_Required action_
Everything in the records below except the pictures must be written out exactly.

※

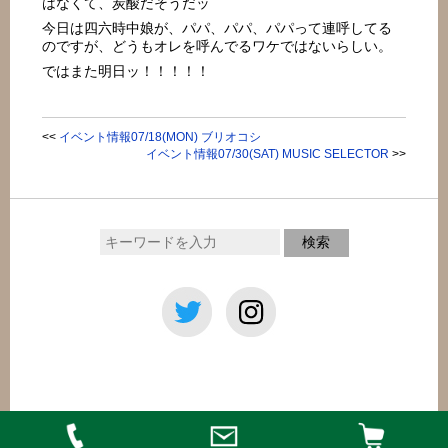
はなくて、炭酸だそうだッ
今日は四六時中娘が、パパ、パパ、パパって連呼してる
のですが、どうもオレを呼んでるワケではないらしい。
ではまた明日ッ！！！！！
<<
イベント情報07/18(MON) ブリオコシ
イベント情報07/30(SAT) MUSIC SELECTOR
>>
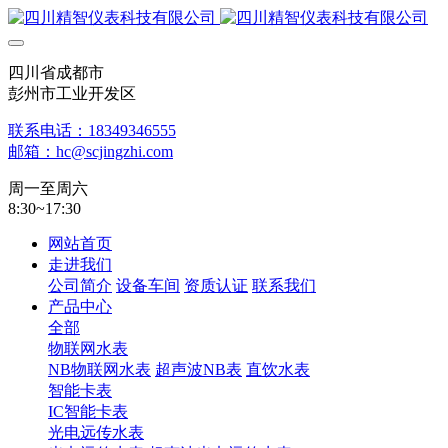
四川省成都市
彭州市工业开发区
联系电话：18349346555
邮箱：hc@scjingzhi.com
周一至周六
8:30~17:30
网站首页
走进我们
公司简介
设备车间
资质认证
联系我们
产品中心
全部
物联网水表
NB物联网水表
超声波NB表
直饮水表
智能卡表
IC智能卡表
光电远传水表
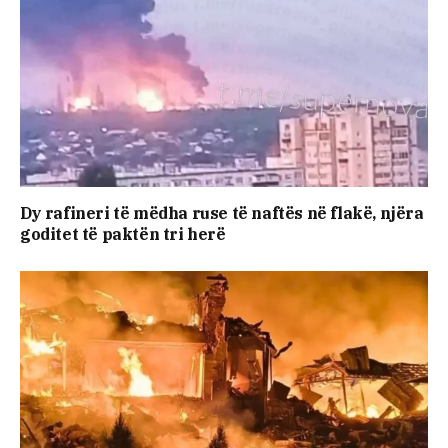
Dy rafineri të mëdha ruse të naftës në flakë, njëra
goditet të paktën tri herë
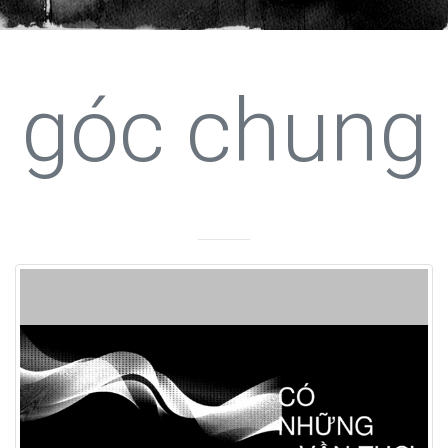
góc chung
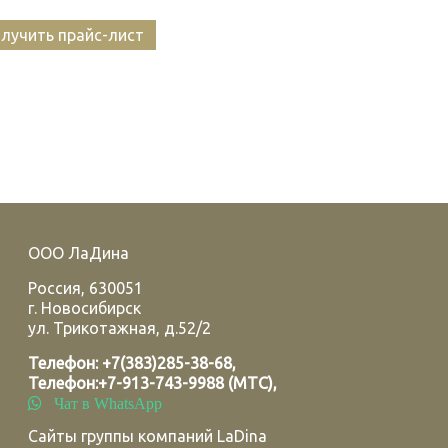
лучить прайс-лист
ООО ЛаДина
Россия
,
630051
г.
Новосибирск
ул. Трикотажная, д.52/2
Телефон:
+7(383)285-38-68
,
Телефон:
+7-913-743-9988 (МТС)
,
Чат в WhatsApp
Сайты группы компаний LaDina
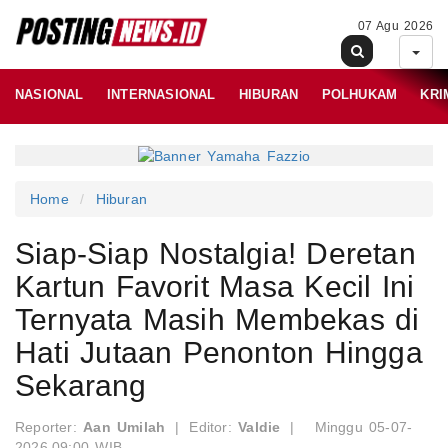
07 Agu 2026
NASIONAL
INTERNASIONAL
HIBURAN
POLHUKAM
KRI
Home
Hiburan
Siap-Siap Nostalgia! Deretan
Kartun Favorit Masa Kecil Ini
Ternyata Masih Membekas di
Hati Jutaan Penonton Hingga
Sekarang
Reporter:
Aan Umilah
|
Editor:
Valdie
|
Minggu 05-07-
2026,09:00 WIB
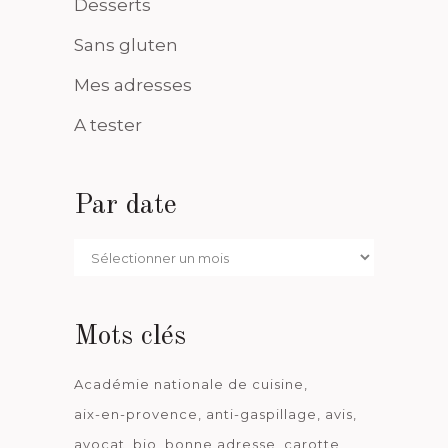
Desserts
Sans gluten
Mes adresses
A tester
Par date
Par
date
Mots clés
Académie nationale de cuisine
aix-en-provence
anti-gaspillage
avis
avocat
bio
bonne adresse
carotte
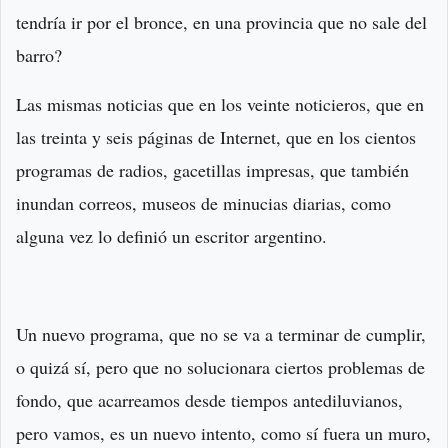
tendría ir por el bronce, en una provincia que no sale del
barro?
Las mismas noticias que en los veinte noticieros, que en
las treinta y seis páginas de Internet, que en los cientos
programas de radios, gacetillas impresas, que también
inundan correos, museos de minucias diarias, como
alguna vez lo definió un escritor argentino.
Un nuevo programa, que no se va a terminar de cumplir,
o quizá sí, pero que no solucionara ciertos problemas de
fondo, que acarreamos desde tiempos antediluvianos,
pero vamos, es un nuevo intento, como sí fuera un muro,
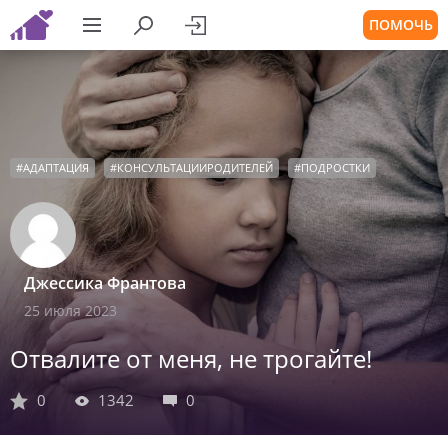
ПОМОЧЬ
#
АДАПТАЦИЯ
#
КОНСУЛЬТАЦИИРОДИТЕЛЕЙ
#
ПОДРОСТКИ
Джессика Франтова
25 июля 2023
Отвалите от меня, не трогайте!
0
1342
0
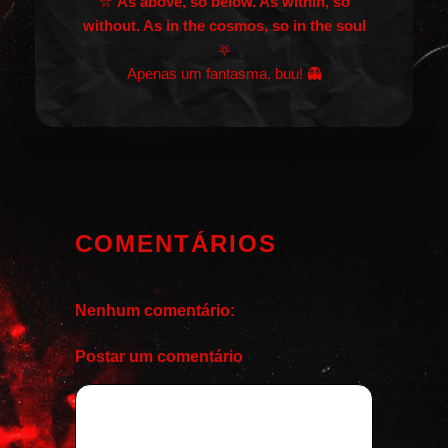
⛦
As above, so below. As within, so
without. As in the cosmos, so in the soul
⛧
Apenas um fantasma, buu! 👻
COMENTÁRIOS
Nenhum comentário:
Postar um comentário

※

_Solution to this problem_
はなくて、炭酸だそうだッ
今日は四六時中娘が、パパ、パパ、パパって連呼してる
のですが、どうもオレを呼んでるワケではないらしい。
ではまた明日ッ！！！！！
<<
イベント情報07/18(MON) ブリオコシ
イベント情報07/30(SAT) MUSIC SELECTOR
>>
四川省成都市
彭州市工业开发区
联系电话：18349346555
邮箱：hc@scjingzhi.com
周一至周六
8:30~17:30
网站首页
走进我们
公司简介
设备车间
资质认证
联系我们
产品中心
全部
物联网水表
NB物联网水表
超声波NB表
直饮水表
智能卡表
IC智能卡表
光电远传水表
Dy rafineri të mëdha ruse të naftës në flakë, njëra
goditet të paktën tri herë
góc chung
лучить прайс-лист
ООО ЛаДина
Россия
,
630051
г.
Новосибирск
ул. Трикотажная, д.52/2
Телефон:
+7(383)285-38-68
,
Телефон:
+7-913-743-9988 (МТС)
,
Чат в WhatsApp
Сайты группы компаний LaDina
07 Agu 2026
NASIONAL
INTERNASIONAL
HIBURAN
POLHUKAM
KRI
Home
Hiburan
Siap-Siap Nostalgia! Deretan
Kartun Favorit Masa Kecil Ini
Ternyata Masih Membekas di
Hati Jutaan Penonton Hingga
Sekarang
Reporter:
Aan Umilah
|
Editor:
Valdie
|
Minggu 05-07-
2026,09:00 WIB
Desserts
Sans gluten
Mes adresses
A tester
Par date
Par
date
Mots clés
Académie nationale de cuisine
aix-en-provence
anti-gaspillage
avis
avocat
bio
bonne adresse
carotte
tendría ir por el bronce, en una provincia que no sale del
barro?
Las mismas noticias que en los veinte noticieros, que en
las treinta y seis páginas de Internet, que en los cientos
programas de radios, gacetillas impresas, que también
inundan correos, museos de minucias diarias, como
alguna vez lo definió un escritor argentino.
Un nuevo programa, que no se va a terminar de cumplir,
o quizá sí, pero que no solucionara ciertos problemas de
fondo, que acarreamos desde tiempos antediluvianos,
pero vamos, es un nuevo intento, como sí fuera un muro,
ПОМОЧЬ
#
АДАПТАЦИЯ
#
КОНСУЛЬТАЦИИРОДИТЕЛЕЙ
#
ПОДРОСТКИ
Джессика Франтова
25 июля 2023
Отвалите от меня, не трогайте!
0
1342
0
⛦
As above, so below. As within, so
without. As in the cosmos, so in the soul
⛧
Apenas um fantasma, buu! 👻
COMENTÁRIOS
Nenhum comentário:
Postar um comentário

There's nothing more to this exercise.